2.1.3. No âmbito desse contrato, a Ré garantiu à Autora, na percentagem de 80%, a indemnização pelos prejuízos definitivos sofridos em consequência da falta de pagamento dos seus créditos seguros – alínea C) da especificação.
2.1.4. Por douta sentença proferida em 10 de Outubro de 2001 no seio do processo n.º 357/2000, do 3º Juízo do Tribunal Judicial de Santo Tirso, transitada em julgado no dia 19 de Novembro de 2001, foi declarada a falência de C... - alínea o) da especificação.
2.1.5 A Autora prestou serviços de grua e outros equipamentos à sociedade C... – resposta ao 1º quesito.
2.1.6. Das transacções comerciais efectuadas entre a Autora e a C..., facturadas no período compreendido entre 4 de Fevereiro e 19 de Julho de 2000, resultou para aquela um saldo credor de PTE 81.076.146500 (oitenta e um milhões setenta e quatro mil cento e quarenta e seis escudos), ou € 404.406,11 (quatrocentos e quatro mil quatrocentos e seis curas e onze cêntimos) – resposta ao 2º quesito.
2.1.7. Valor esse que não foi pela C... pago à Autora, apesar de a Autora ter diligenciado perante a sua cliente no sentido de obter tal pagamento, através de contactos pessoais, telefónicos e via fax e por correspondência – respostas aos quesitos 3º e 4º.
2.1.8. Em meados do mês de Julho de 2000, a Autora teve conhecimento, através de funcionários da C..., da suspensão geral de todos os pagamentos, bem como do encerramento do negócio e das suas instalações – resposta ao 5º quesito.
2.1.9. Em 14 de Julho de 2000, a Autora comunicou à Ré o valor do crédito não pago pela C..., até 30 de Junho de 2000, no montante de PTE 75.974.949500 (setenta e cinco milhões novecentos e setenta e quatro mil novecentos e quarenta e nove escudos), correspondente a € 378.961,45 (trezentos e setenta e oito mil novecentos e sessenta e um euros e quarenta e cinco cêntimos), e, em 31 de Julho de 2000, comunicou, em continuação dos valores comunicados pelo aviso de 14 de Julho, a quantia de PTE 5.101.197500 (cinco milhões cento e um mil cento e noventa e sete escudos), correspondente a € 25.444,66 (vinte e cinco mil quatrocentos e quarenta e quatro euros e sessenta e seis cêntimos) totalizando o referido montante de PTE 81.076.146500 (oitenta e um milhões setenta e seis mil cento e quarenta e seis escudos), ou € 404.406,11 (quatrocentos e quatro mil quatrocentos e seis euros e onze cêntimos) - resposta ao 6º quesito.
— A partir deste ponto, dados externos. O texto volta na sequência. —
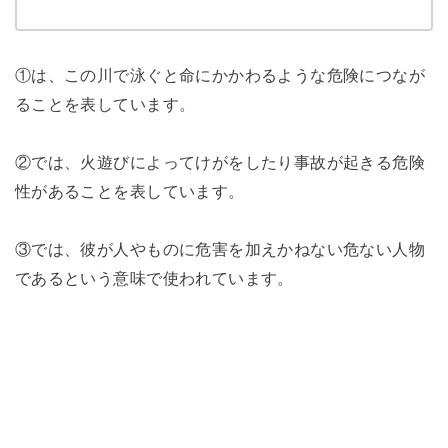
①は、この川で泳ぐと命にかかわるような危険につなが
ることを表しています。
②では、火遊びによってけがをしたり事故が起きる危険
性があることを表しています。
③では、彼が人やものに危害を加えかねない危ない人物
であるという意味で使われています。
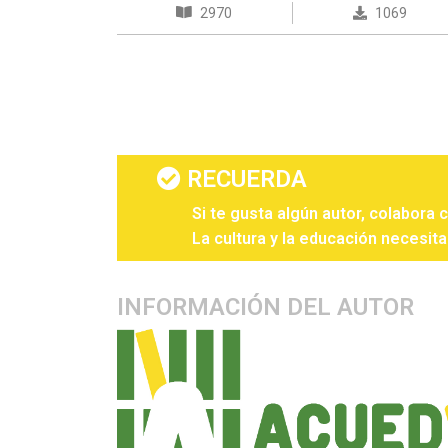
2970
1069
RECUERDA
Si te gusta algún autor, colabora 
La cultura y la educación necesita
INFORMACIÓN DEL AUTOR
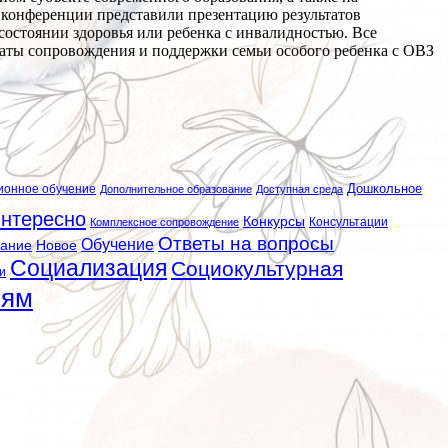
 конференции представили презентацию результатов
остоянии здоровья или ребенка с инвалидностью. Все
аты сопровождения и поддержки семьи особого ребенка с ОВЗ
ионное обучение
Дошкольное
Дополнительное образование
Доступная среда
нтересно
Конкурсы
Консультации
Комплексное сопровождение
Ответы на вопросы
Обучение
вание
Новое
Социализация
Социокультурная
и
лям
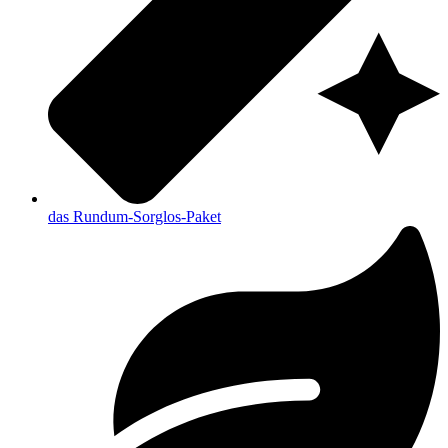
das Rundum-Sorglos-Paket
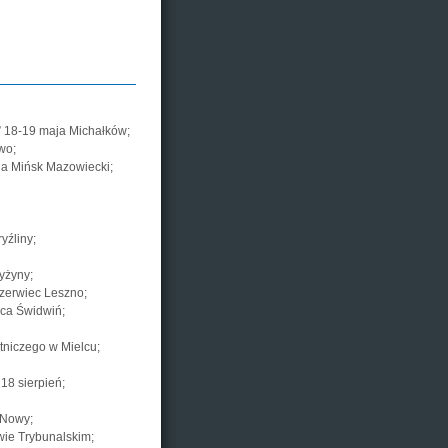
a” 18-19 maja Michałków;
wo;
ja Mińsk Mazowiecki;
yźliny;
yżyny;
czerwiec Leszno;
wca Świdwiń;
tniczego w Mielcu;
18 sierpień;
 Nowy;
owie Trybunalskim;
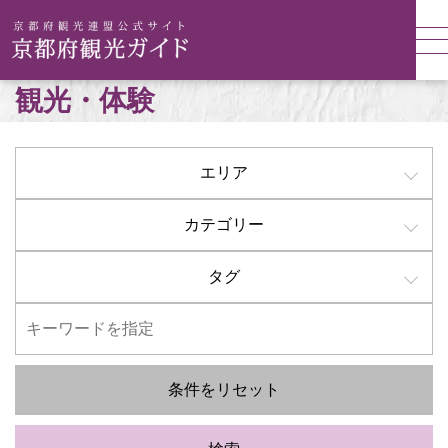
観光・体験
エリア
カテゴリー
タグ
条件をリセット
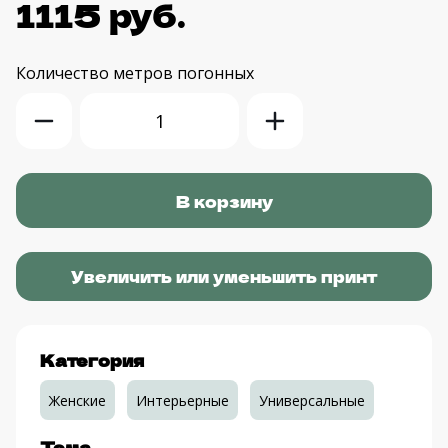
1115 руб.
Количество
метров погонных
Увеличить или уменьшить принт
Категория
Женские
Интерьерные
Универсальные
Тема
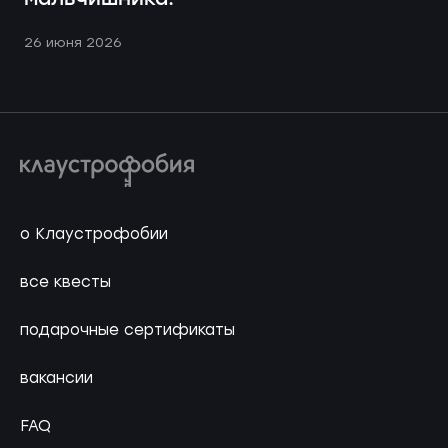
26 июня 2026
о Клаустрофобии
все квесты
подарочные сертификаты
вакансии
FAQ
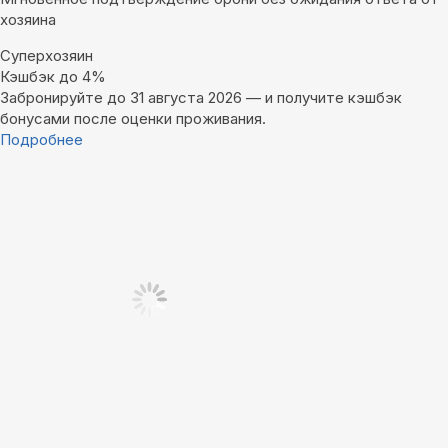
хозяина
Суперхозяин
Кэшбэк до 4%
Забронируйте до 31 августа 2026 — и получите кэшбэк
бонусами после оценки проживания.
Подробнее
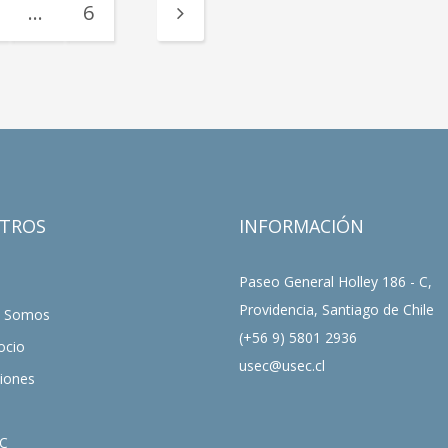
…
6
TROS
INFORMACIÓN
Paseo General Holley 186 - C,
Providencia, Santiago de Chile
s Somos
(+56 9) 5801 2936
ocio
usec@usec.cl
ciones
C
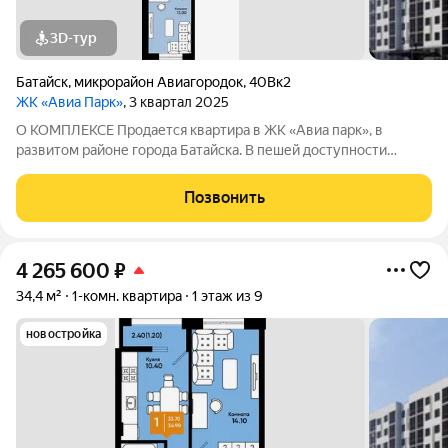
3D-тур
Батайск
,
микрорайон Авиагородок
,
40Вк2
ЖК «Авиа Парк»
, 3 квартал 2025
О КОМПЛЕКСЕ Продается квартира в ЖК «Авиа парк», в
развитом районе города Батайска. В пешей доступности
детские сады, школы, поликлиника, супермаркеты,
продуктовый рынок, остановка общественного транспорта.
Позвонить
Этажность домов: 9 этажей Срок сдачи
4 265 600
₽
34,4 м²
1-комн. квартира
1 этаж из 9
новостройка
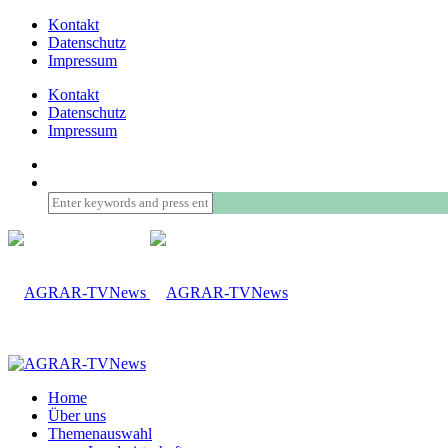
Kontakt
Datenschutz
Impressum
Kontakt
Datenschutz
Impressum
Home
Über uns
Themenauswahl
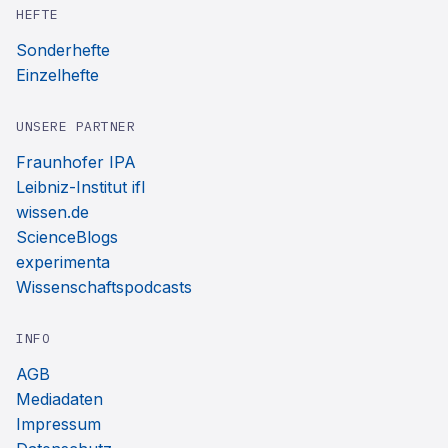
HEFTE
Sonderhefte
Einzelhefte
UNSERE PARTNER
Fraunhofer IPA
Leibniz-Institut ifl
wissen.de
ScienceBlogs
experimenta
Wissenschaftspodcasts
INFO
AGB
Mediadaten
Impressum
2.1.10. E fê-lo através do envio à Ré dos respectivos “avisos de ameaça de sinistro”, acompanhados de documentação relativa à totalidade do crédito, cuja cópia faz fls. 31 a 35, 37 e 393 a 1083 dos autos, inclusive – resposta ao 7º quesito.
2.1.11. A Autora instou a Ré para a indemnizar através de carta enviada em 22 de Novembro de 2001 – resposta ao 8º quesito.
2.1.12. A Autora solicitou à Ré um plafond de crédito para, entre outros, o cliente C..., no montante de € 448.918,00 (quatrocentos e quarenta e oito mil novecentos e dezoito euros) – resposta ao 10º quesito.
2.1.13. Apesar de inicialmente ter recusado, a Autora acabou por aceitá-lo – resposta ao 11º quesito.
2.1.14. No decorrer da anuidade em que o contrato foi celebrado, a Autora foi participando à Ré as vendas efectuadas ao referido cliente - resposta ao 12º quesito.
2.1.15. Em Julho de 2000, a Autora participou à Ré a falta de pagamento dos créditos relativos a transacções comerciais estabelecidas com o cliente C..., no montante global de esc. 81 076 146$00 (oitenta e um milhões setenta e seis mil cento e quarenta e seis escudos), correspondente a € 404.406,11 (quatrocentos e quatro mil quatrocentos e seis curas e onze cêntimos) - resposta ao 13º quesito.
2.1.16. Em resposta, a Ré enviou à Autora uma carta onde acusava a recepção do aviso de sinistro e lhe solicitava o envio de extracto da conta do cliente relativo aos anos de 1998, 1999 e 2000, a fim de verificar todos os movimentos da relação comercial existente entre a Autora e o cliente em causa – resposta ao 14º quesito.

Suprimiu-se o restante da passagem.